The published solution of the problem states that by symmetry each will end up with the same kinetic energy when the charges have moved to infinity. So the procedure is to calculate the potential energy of the configuration, divide that by 3, set that equal to one-half m v squared, and solve for v, where v is the speed of one charge.

I am having trouble seeing the notion of “symmetry” here since the charges are not equidistant from each other. I also pose the argument that what if a fourth charge were to be included, one that would be orders of magnitude away from the original 3 and would consequently experience far less force due to the other particles. Would the individual charges each still have 1/4 the potential energy of the assembly of four? The only rationale I can muster is that the symmetry is not local symmetry but symmetry at infinity, and I have difficulty picturing that. Hope you can help me sort this out.
I agree that the notion of symmetry seems a little... well, odd to me.

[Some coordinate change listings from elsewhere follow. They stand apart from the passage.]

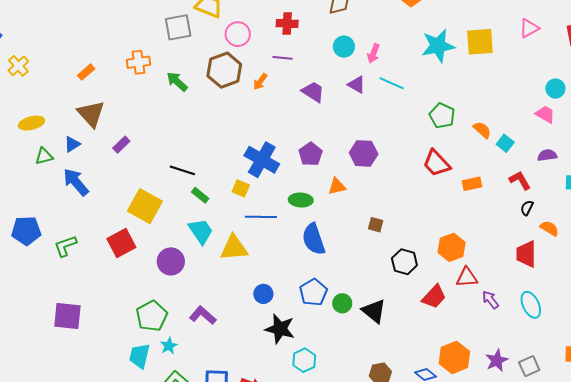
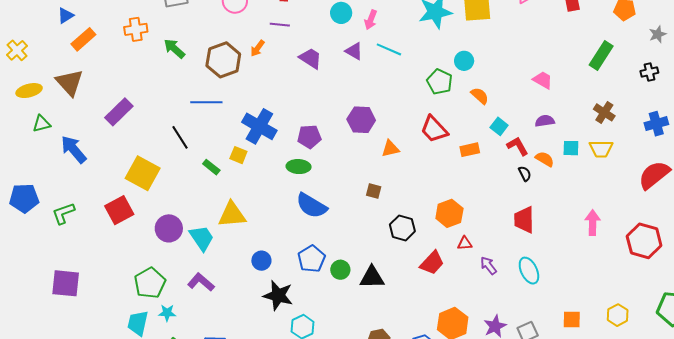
yellow cross: (18, 66) -> (17, 50), moved
brown hexagon: (224, 70) -> (223, 60), moved
orange rectangle: (86, 72) -> (83, 39), size x1.4
cyan circle: (555, 89) -> (464, 61), moved
brown triangle: (91, 114) -> (70, 82), moved
cyan square: (505, 143) -> (499, 126), moved
blue triangle: (72, 144) -> (66, 16), moved
purple rectangle: (121, 145) -> (119, 112), size x1.6
purple pentagon: (311, 154) -> (309, 137), moved, turned 30
black line: (182, 170) -> (180, 137), turned 40
orange triangle: (337, 186) -> (390, 149), moved
green rectangle: (200, 195) -> (211, 167), moved
black semicircle: (527, 208) -> (525, 174), turned 126
blue line: (261, 217) -> (206, 102), moved
orange semicircle: (549, 228) -> (545, 159), moved
cyan trapezoid: (201, 231) -> (202, 238), moved
blue semicircle: (314, 239) -> (311, 206), turned -40
red triangle: (467, 277) -> (465, 243), size x0.7
black triangle: (374, 311) -> (372, 277), turned -40
cyan star: (169, 346) -> (167, 313), turned 30

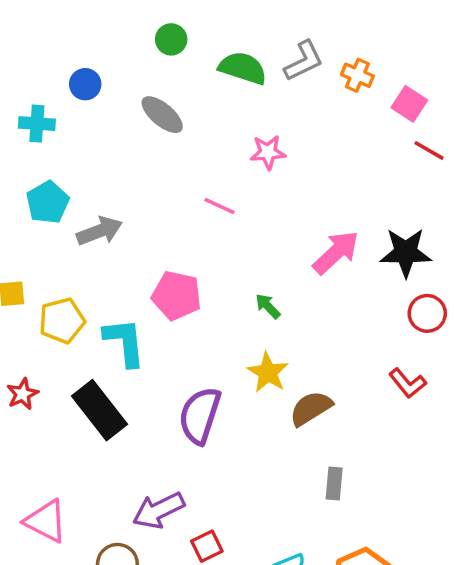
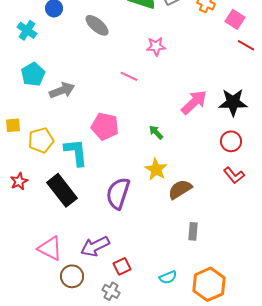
cyan cross: (37, 124) -> (27, 30), turned 30
red circle: (427, 313) -> (231, 141), moved
pink triangle: (46, 521) -> (50, 248), moved

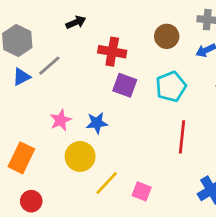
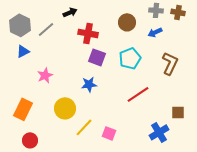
black arrow: (76, 22) -> (70, 12), moved
gray line: (49, 66) -> (46, 29), moved
pink star: (61, 120) -> (45, 75), moved
blue star: (97, 123) -> (89, 84), moved
red line: (182, 137) -> (138, 94), turned 50

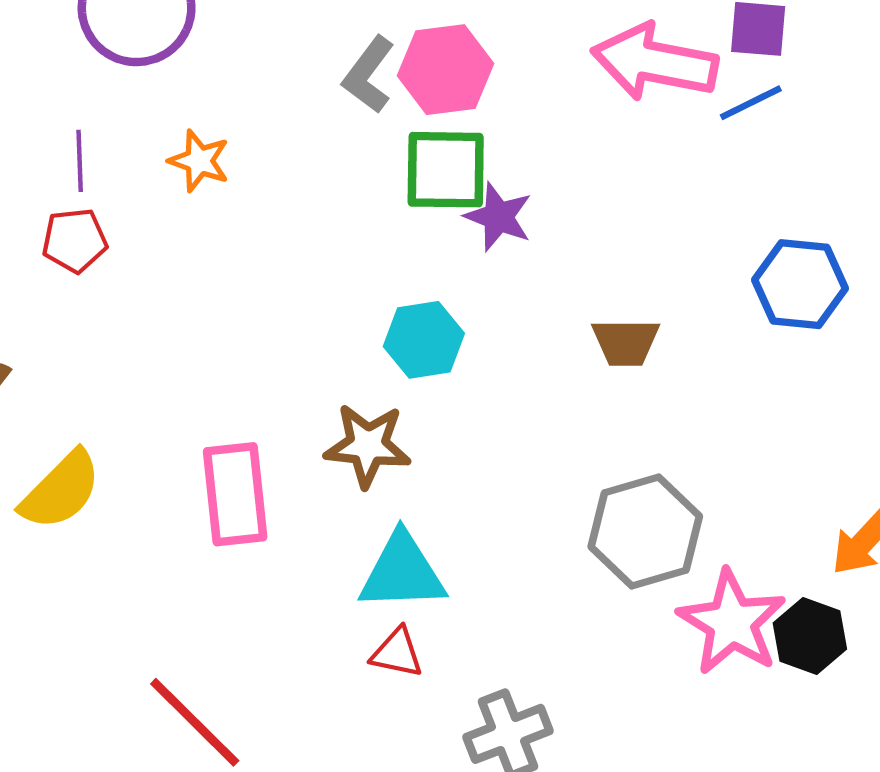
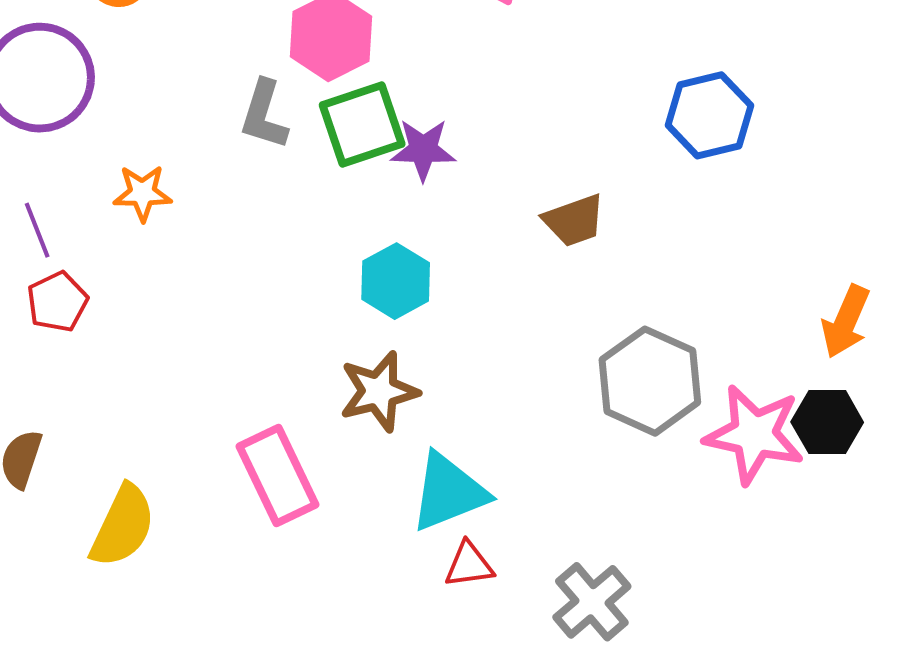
gray L-shape: (369, 75) -> (264, 115), moved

It seems like the middle particle would end up with more than 1/3 of the total energy, whereas the two others would end up with the same value splitting the difference.

In fact, I would argue that this can't possibly be right. Because this would certainly lead to different behavior then three particles arranged on the vertices of an equilateral triangle, and that would certainly give a 3-way split of energy.

Perhaps you could simulate this numerically and look at asymptotic behavior to get a feel for what actually happens.
When I simulate it numerically, it appears that the one particle ends up with around 1.061 times the individual energies of the other two. So you have 1-1.061-1 as ar as energy distribution goes.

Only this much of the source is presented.